#### Task details
From the line with "without restrictions, while" to the line with "more commonly referred to", output every line below exactly, both ends included. Skip the pictures.

#### Provided records
━━━━━━━━━━━━━━━━━━━━

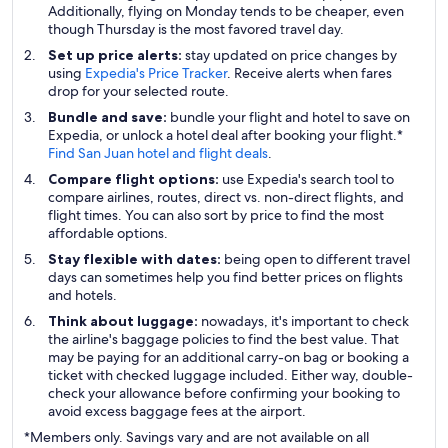
Additionally, flying on Monday tends to be cheaper, even
though Thursday is the most favored travel day.
Set up price alerts:
stay updated on price changes by
using
Expedia's Price Tracker
. Receive alerts when fares
drop for your selected route.
Bundle and save:
bundle your flight and hotel to save on
Expedia, or unlock a hotel deal after booking your flight.*
Find San Juan hotel and flight deals
.
Compare flight options:
use Expedia's search tool to
compare airlines, routes, direct vs. non-direct flights, and
flight times. You can also sort by price to find the most
affordable options.
Stay flexible with dates:
being open to different travel
days can sometimes help you find better prices on flights
and hotels.
Think about luggage:
nowadays, it's important to check
the airline's baggage policies to find the best value. That
may be paying for an additional carry-on bag or booking a
ticket with checked luggage included. Either way, double-
check your allowance before confirming your booking to
avoid excess baggage fees at the airport.
*Members only. Savings vary and are not available on all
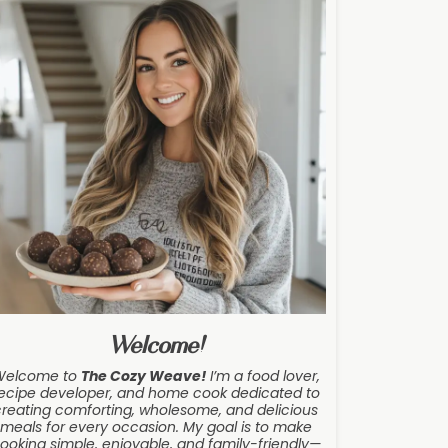
Welcome!
Welcome to
The Cozy Weave
!
I’m a food lover,
ecipe developer, and home cook dedicated to
creating comforting, wholesome, and delicious
meals for every occasion. My goal is to make
ooking simple, enjoyable, and family-friendly—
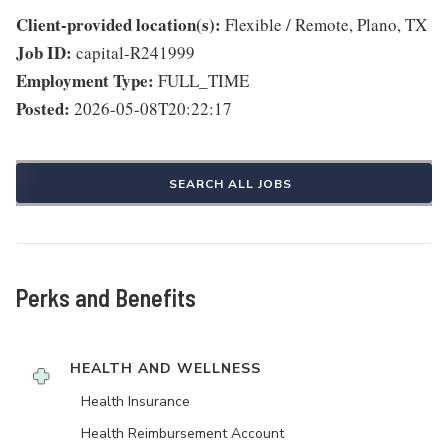
Client-provided location(s):
Flexible / Remote, Plano, TX
Job ID:
capital-R241999
Employment Type:
FULL_TIME
Posted:
2026-05-08T20:22:17
SEARCH ALL JOBS
Perks and Benefits
HEALTH AND WELLNESS
Health Insurance
Health Reimbursement Account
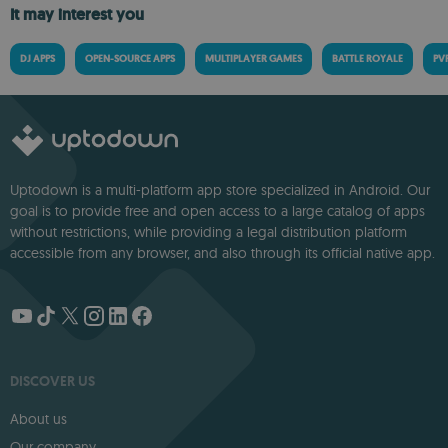
It may interest you
DJ APPS
OPEN-SOURCE APPS
MULTIPLAYER GAMES
BATTLE ROYALE
PV
Uptodown is a multi-platform app store specialized in Android. Our
goal is to provide free and open access to a large catalog of apps
without restrictions, while providing a legal distribution platform
accessible from any browser, and also through its official native app.
DISCOVER US
About us
Our company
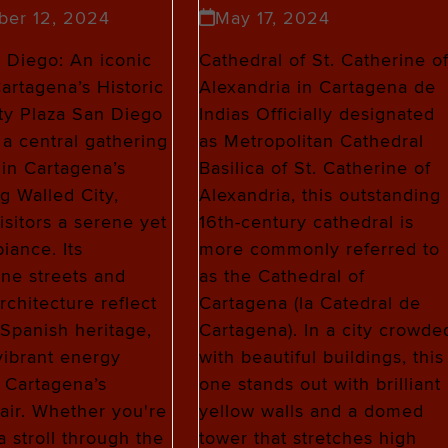
ber 12, 2024
May 17, 2024
 Diego: An iconic
Cathedral of St. Catherine o
Cartagena’s Historic
Alexandria in Cartagena de
ty Plaza San Diego
Indias Officially designated
 a central gathering
as Metropolitan Cathedral
hin Cartagena’s
Basilica of St. Catherine of
ng Walled City,
Alexandria, this outstanding
isitors a serene yet
16th-century cathedral is
iance. Its
more commonly referred to
ne streets and
as the Cathedral of
rchitecture reflect
Cartagena (la Catedral de
s Spanish heritage,
Cartagena). In a city crowde
 vibrant energy
with beautiful buildings, this
 Cartagena’s
one stands out with brilliant
air. Whether you're
yellow walls and a domed
a stroll through the
tower that stretches high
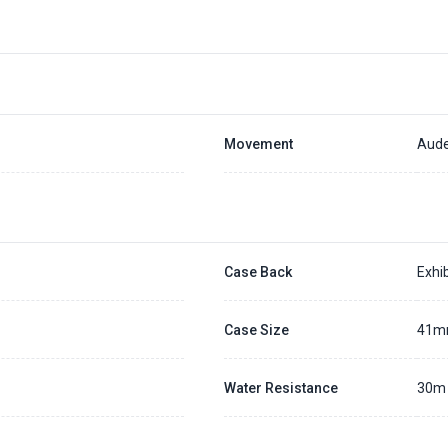
Movement
Aude
Case Back
Exhib
Case Size
41
Water Resistance
30m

━━━━━━━━━━━━━━━━━━━━

#### Finished exercise
without restrictions, while providing a legal distribution platform
accessible from any browser, and also through its official native app.
DISCOVER US
About us
Our company
ber 12, 2024
May 17, 2024
 Diego: An iconic
Cathedral of St. Catherine o
Cartagena’s Historic
Alexandria in Cartagena de
ty Plaza San Diego
Indias Officially designated
 a central gathering
as Metropolitan Cathedral
hin Cartagena’s
Basilica of St. Catherine of
ng Walled City,
Alexandria, this outstanding
isitors a serene yet
16th-century cathedral is
iance. Its
more commonly referred to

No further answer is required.